To be fully present for my students, I need to make tough decisions sometimes. Sometimes I can’t be with my son when I’d like to be. Sometimes I’m late. With so many educators straddling teaching and parenting, why don’t our approaches to family engagement and involvement consider the difficulties of navigating multiple roles while trying to be present and engaged parents?

We need to do more than just know that not all systems are created to support diverse family structures equitably. We need to shift our mindsets as we design systems that do better. It is common for a teacher to express frustration about a family missing a conference or a parent who never seems to pick up the phone. I have felt that frustration and at times made judgemental comments based on assumptions that those parents just don’t care. However, it’s important that we check our assumptions. For my son’s first grade teacher, I was the late parent who may have appeared to be disinvested.

As our team is working to redesign our approach and change our practices, we’ve been thinking a lot about what we can do to bridge the divide between families and schools. If we want to better serve families with similar struggles to the ones educator parents face, we must acknowledge that one size does not fit all. And to deeply understand the diverse needs of our families, we need them to be a part of the process so we can build strong, sustainable systems for meaningful and impactful family engagement and involvement.

So where do we start? Outside of becoming clear on the distinction between involvement and engagement, we need to create a vision for what we want each one to look like at our school and what our ideal outcome would be if the system functioned successfully.

Our school holds high expectations for our families. However, our definitions of partnerships are stringently defined and unforgiving. We currently provide limited engagement opportunities and inflexible involvement options. As our team reflects on changing the way we approach building these partnerships, I keep coming back to my son’s orientation and my co-worker’s experience at his son’s event. We must find ways to provide all families—including working families and families with educator parents—with a fair opportunity to partner with us and support their students no matter what other daily responsibilities they may have. We must find ways to help families have both worlds coexist successfully.

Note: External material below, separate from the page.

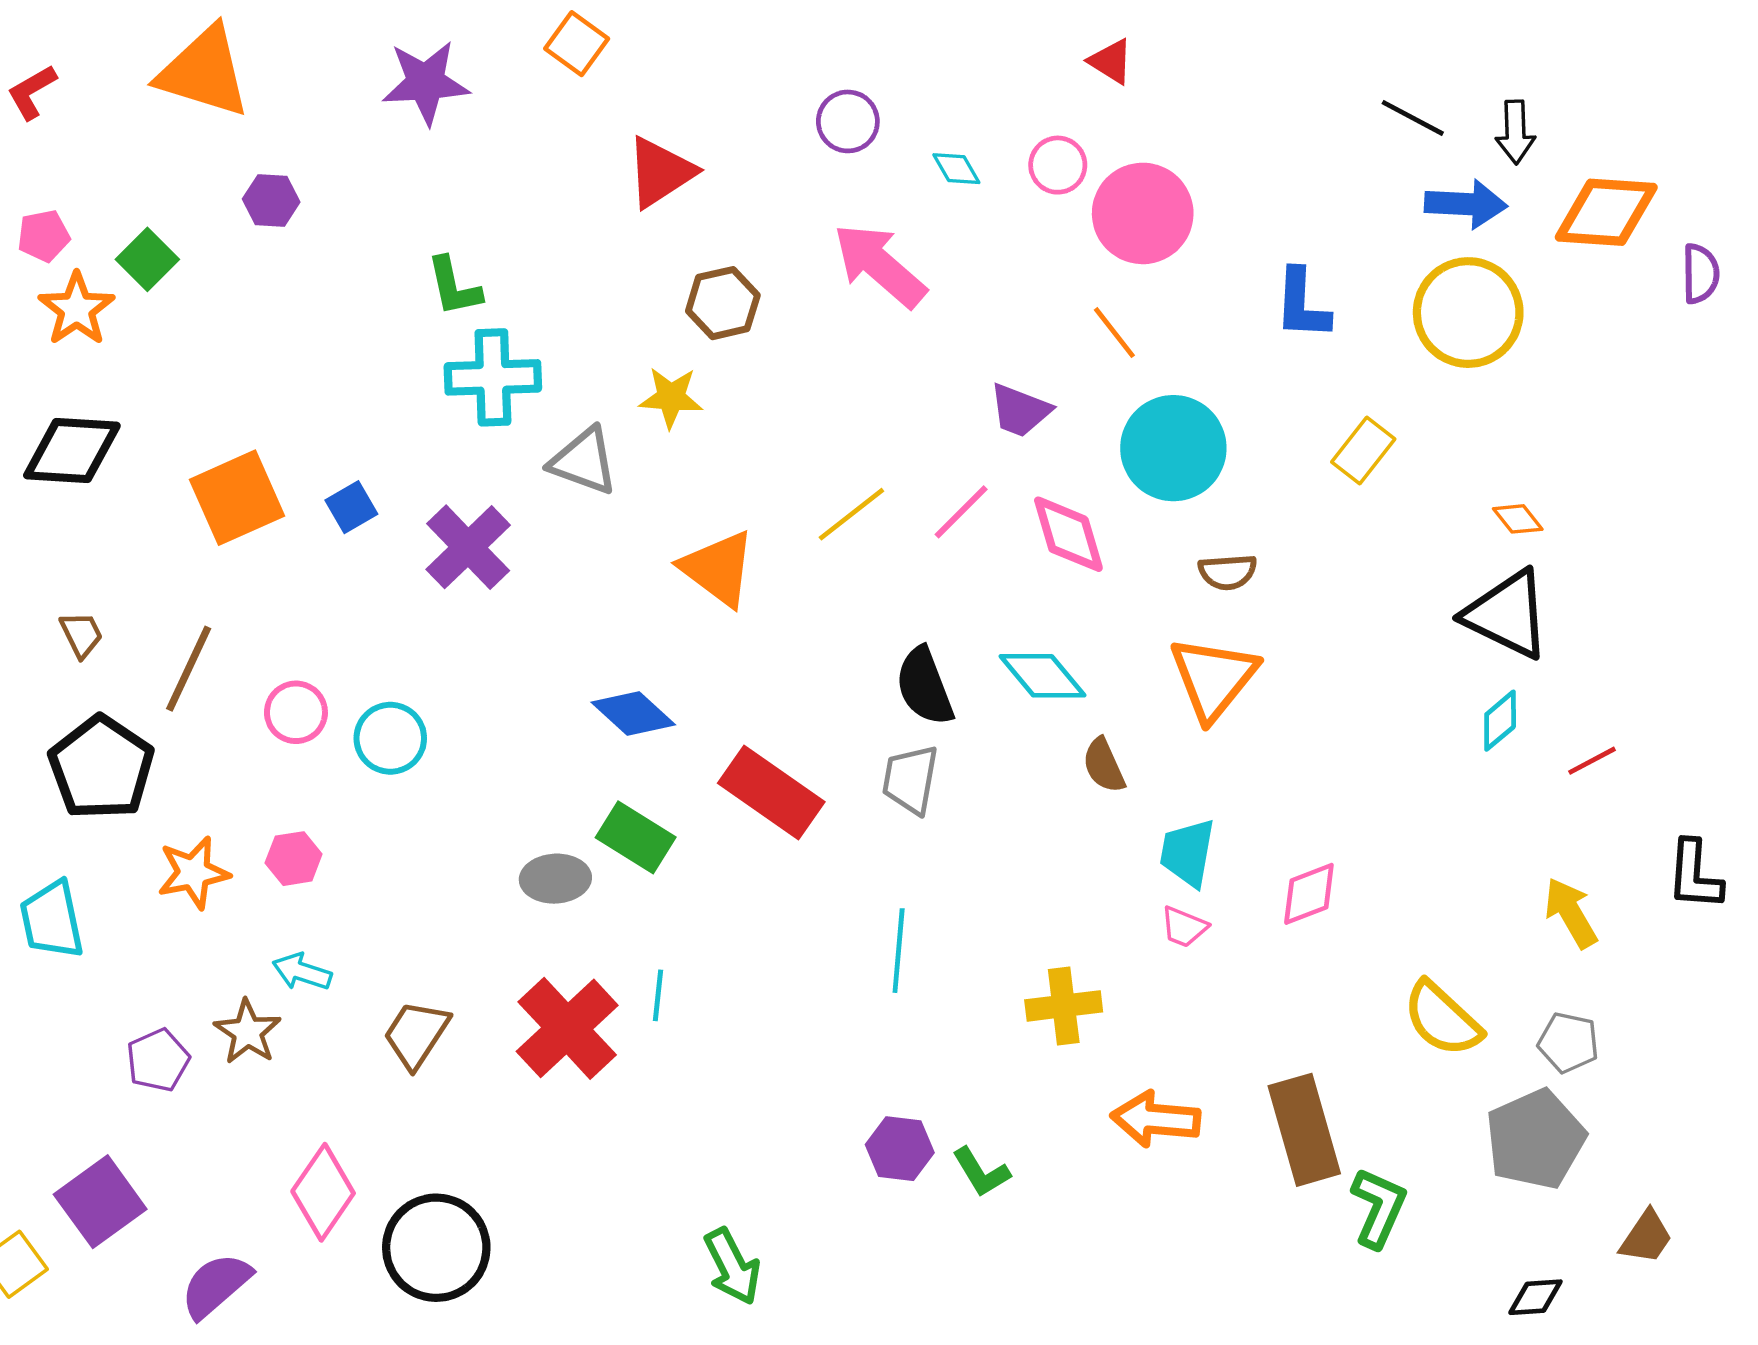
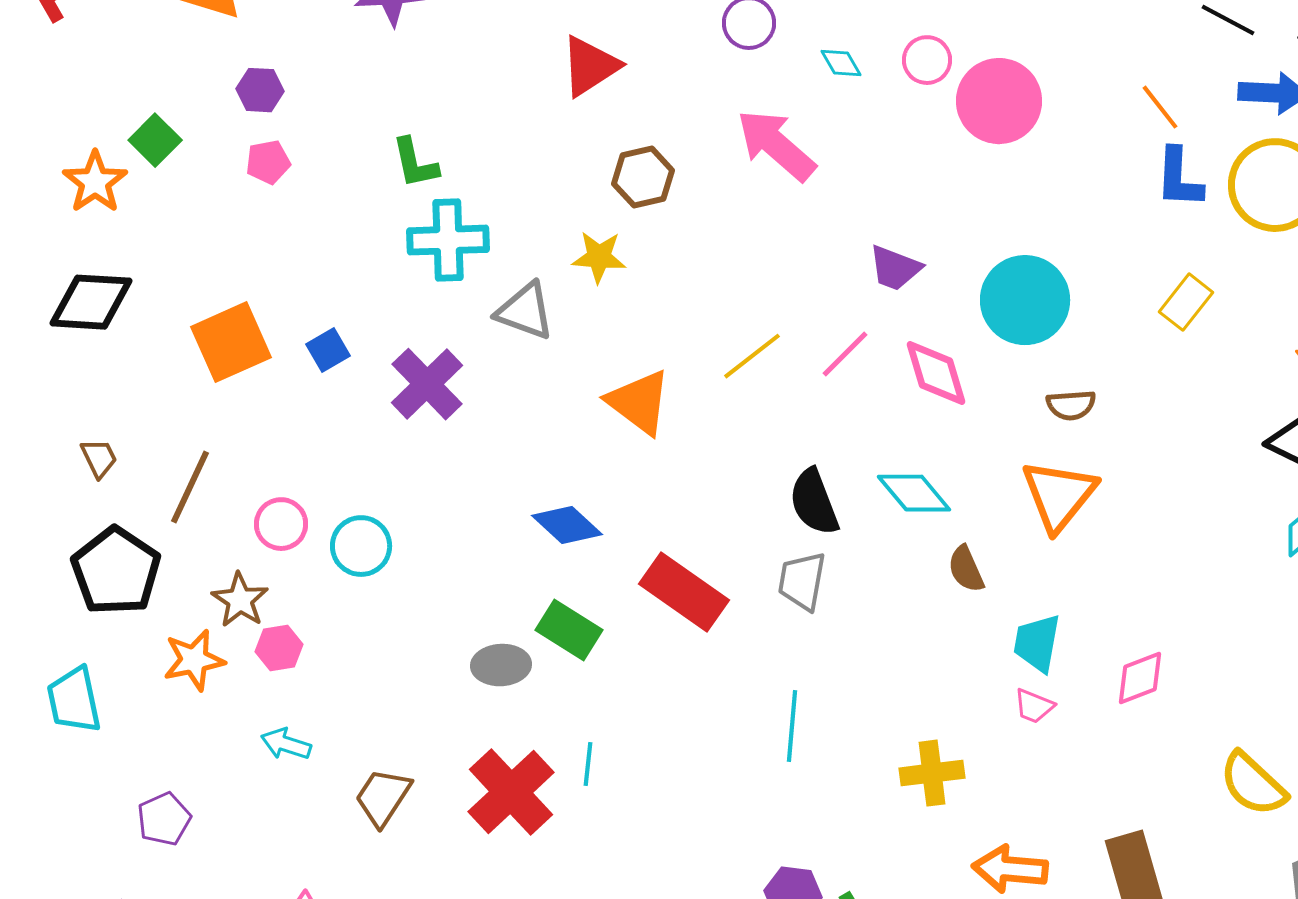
pink pentagon: (44, 236) -> (268, 162), moved
blue L-shape: (1302, 304) -> (1179, 178), moved
orange line: (1114, 333) -> (1160, 107), moved
brown star: (248, 1032) -> (240, 600), moved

As I continue to reflect on these issues, I see a pathway to creating better systems, but only if we design them with these considerations in mind.

Keep Accessibility Top of Mind

As an educator parent, the accessibility of information and materials in diverse formats can be game changing. For example, if a meeting or training is pre-recorded or uploaded to a website or social media platform, this allows me flexibility around how and when I access the information I need to support my child.

Present Engaging Resources

Our days are long and our minds are preoccupied with never-ending lists of things we must accomplish. Some of us have multiple children across different grade levels or even schools. Communication that is succinct and engaging allows for easier absorption of all the information we need.

Share High-Impact Strategies and Materials

Although I am an educator, I look to my children’s teachers as the experts on their learning. I love hearing from their teachers because it helps me understand how best to support them. Families do not always have the knowledge needed to meaningfully support their child’s learning. Materials from educator-led workshops or links to resources can be so helpful, especially when my child needs help with a math problem that could very well be writing code to power a Tesla.

Give Parents the Benefit of the Doubt

If I’m not there, it’s because I cannot be there. If I don’t review their homework every night, it’s because I’m reaching out to the parents of the students I serve, reviewing lesson plans, grading papers, compiling observation notes or cooking for my family. I won’t get it right every time, but I hope that my child’s teachers will assume the best of me. Sometimes a parent isn’t unwilling. Sometimes a parent is unable.